Henri : Ton nouveau livre s’appelle L’intolérable du présent, l’urgence de la révolution – minorités et classes. C’est un livre sur les notions de révolution, de lutte et de classe. En suivant le fil des révolutions du XXe siècle jusqu’aux révoltes les plus récentes, et les théories qui les accompagnent, tu argumentes que nous avons tendance, depuis quelques décennies, à oublier la notion de révolution. D’après toi, un moyen de la faire resurgir, c’est de transformer le discours des minorités, des « différences » sociales ou politiques, en élargissant le concept de classe. Tu parles par exemple de la classe des femmes, de la classe des colonisés, pour désigner la forme politique de ces luttes. Pourquoi ce retour à la notion de classe ? Maurizio : Depuis la crise de 2008, j’essaie de réintroduire dans le débat les concepts de guerre et de révolution. Ils ont été toujours au centre des préoccupations des révolutionnaires, alors que, depuis un certain temps, ils ont été marginalisés. Guerre et révolution sont les deux alternatives que le capitalisme pose encore et toujours, comme on est train de voir en ce moment. La guerre en Ukraine n’est pas celle d’un autocrate contre la démocratie, mais elle exprime les affrontements entre impérialismes qui surgissent à fin du cycle d’accumulation commencé au début des années 70 avec les guerres civiles en Amérique du Sud. Les premiers gouvernements néo–libéraux étaient composés des militaires et des économistes de l’école de Chicago. Nous retrouvons à la fin du cycle économique ce qu’il avait fait démarrer : la guerre entre États et les guerres de classe, de race et de sexe.
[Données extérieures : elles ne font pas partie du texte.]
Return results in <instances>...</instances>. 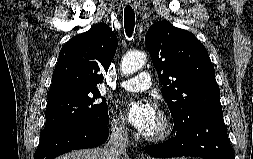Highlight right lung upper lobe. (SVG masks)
<instances>
[{"instance_id":"cb5924a9","label":"right lung upper lobe","mask_w":253,"mask_h":159,"mask_svg":"<svg viewBox=\"0 0 253 159\" xmlns=\"http://www.w3.org/2000/svg\"><path fill=\"white\" fill-rule=\"evenodd\" d=\"M118 46L111 28L100 23L69 40L59 53L48 98L98 90Z\"/></svg>"}]
</instances>
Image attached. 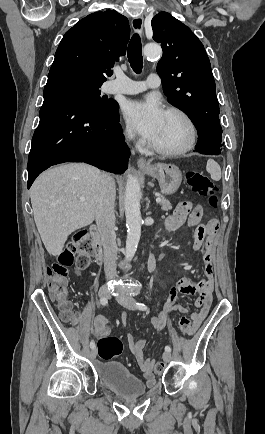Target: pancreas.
I'll list each match as a JSON object with an SVG mask.
<instances>
[{
	"mask_svg": "<svg viewBox=\"0 0 265 434\" xmlns=\"http://www.w3.org/2000/svg\"><path fill=\"white\" fill-rule=\"evenodd\" d=\"M161 206V210H165V212H168V210H172V206L169 202V200H166V198H161V202H159Z\"/></svg>",
	"mask_w": 265,
	"mask_h": 434,
	"instance_id": "1",
	"label": "pancreas"
}]
</instances>
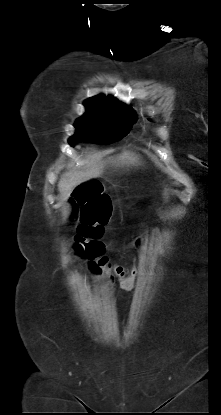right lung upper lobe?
I'll return each instance as SVG.
<instances>
[{
    "label": "right lung upper lobe",
    "mask_w": 221,
    "mask_h": 415,
    "mask_svg": "<svg viewBox=\"0 0 221 415\" xmlns=\"http://www.w3.org/2000/svg\"><path fill=\"white\" fill-rule=\"evenodd\" d=\"M84 105L93 108L128 111L130 113H134L130 107L120 103L116 98L112 96L106 97L102 94L87 99Z\"/></svg>",
    "instance_id": "right-lung-upper-lobe-1"
}]
</instances>
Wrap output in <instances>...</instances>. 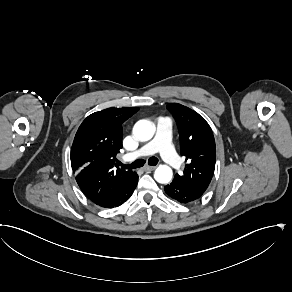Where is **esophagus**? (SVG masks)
Listing matches in <instances>:
<instances>
[{"label":"esophagus","instance_id":"34e87169","mask_svg":"<svg viewBox=\"0 0 292 292\" xmlns=\"http://www.w3.org/2000/svg\"><path fill=\"white\" fill-rule=\"evenodd\" d=\"M156 168V166H144L142 169L145 172L153 171Z\"/></svg>","mask_w":292,"mask_h":292}]
</instances>
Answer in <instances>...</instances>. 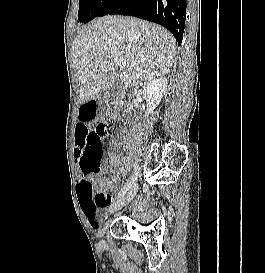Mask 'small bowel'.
<instances>
[{
    "mask_svg": "<svg viewBox=\"0 0 265 273\" xmlns=\"http://www.w3.org/2000/svg\"><path fill=\"white\" fill-rule=\"evenodd\" d=\"M79 107V122L80 123H93L96 118L97 110L95 103H80ZM74 129H92V124H74ZM76 164L78 170L82 173L80 168L81 159L75 152ZM111 162L117 166L120 163V159L117 155H113ZM82 178L78 180V188L81 185ZM110 186V183L102 180H96L94 184L95 193L91 195H84L79 192V200L82 212L87 219L89 225L96 229L99 226L98 212L100 209L112 205L113 197L105 192V189Z\"/></svg>",
    "mask_w": 265,
    "mask_h": 273,
    "instance_id": "1",
    "label": "small bowel"
}]
</instances>
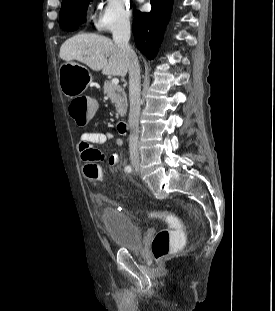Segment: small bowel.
Instances as JSON below:
<instances>
[{
	"label": "small bowel",
	"instance_id": "1",
	"mask_svg": "<svg viewBox=\"0 0 275 311\" xmlns=\"http://www.w3.org/2000/svg\"><path fill=\"white\" fill-rule=\"evenodd\" d=\"M113 135L110 132H83L80 134L78 141L76 143V148L80 154L82 161L86 164L94 162L95 160H102L103 158V149H95L93 145H102L105 144ZM123 140L117 138L115 140V145L118 148L123 147ZM108 164L114 166L119 164L120 158L118 154L112 153L107 158Z\"/></svg>",
	"mask_w": 275,
	"mask_h": 311
}]
</instances>
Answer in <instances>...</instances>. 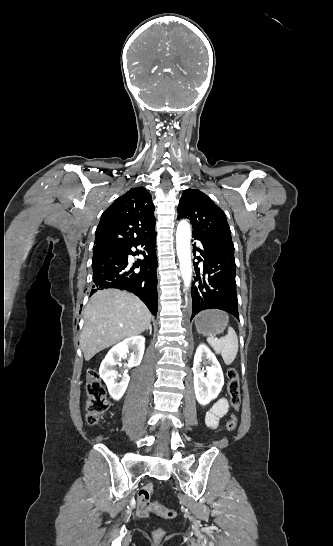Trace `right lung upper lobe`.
I'll use <instances>...</instances> for the list:
<instances>
[{"label":"right lung upper lobe","mask_w":333,"mask_h":546,"mask_svg":"<svg viewBox=\"0 0 333 546\" xmlns=\"http://www.w3.org/2000/svg\"><path fill=\"white\" fill-rule=\"evenodd\" d=\"M154 205L143 187L130 189L102 214L94 244L111 239H134L154 231Z\"/></svg>","instance_id":"cb5924a9"}]
</instances>
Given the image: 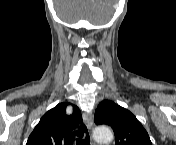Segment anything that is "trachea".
<instances>
[{
  "label": "trachea",
  "instance_id": "3493384b",
  "mask_svg": "<svg viewBox=\"0 0 176 145\" xmlns=\"http://www.w3.org/2000/svg\"><path fill=\"white\" fill-rule=\"evenodd\" d=\"M78 132L82 135L84 132H87V128L84 125H81ZM76 145H90V137L88 133L85 139H76Z\"/></svg>",
  "mask_w": 176,
  "mask_h": 145
}]
</instances>
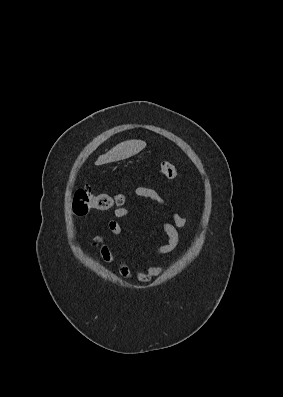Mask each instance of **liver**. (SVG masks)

En ce qui concerne la révolution, le plus grand problème qu’elle a rencontré à partir des années soixante, c’est la question de la multiplicité. Multiplicité des rapports de pouvoir, (capital-travail, hommes-femmes, blancs-racisé-e-s), multiplicité aussi des modes de production (capitaliste, patriarcal-hétérosexuel, racial-esclavagiste). Cette multiplicité n’a pas émergé en 68, elle existe depuis la conquête des Amériques qui commence en 1492, mais c’est seulement au XXe siècle que la subjectivisation politique des mouvements des colonisés et des femmes a affirmé son autonomie du mouvement ouvrier.

Cette multiplicité a été au centre des théories critiques des années soixante et soixante-dix (les minorités chez Deleuze et Guattari, ou bien chez Foucault la population et l’individu, ou encore chez Negri la multitude comme…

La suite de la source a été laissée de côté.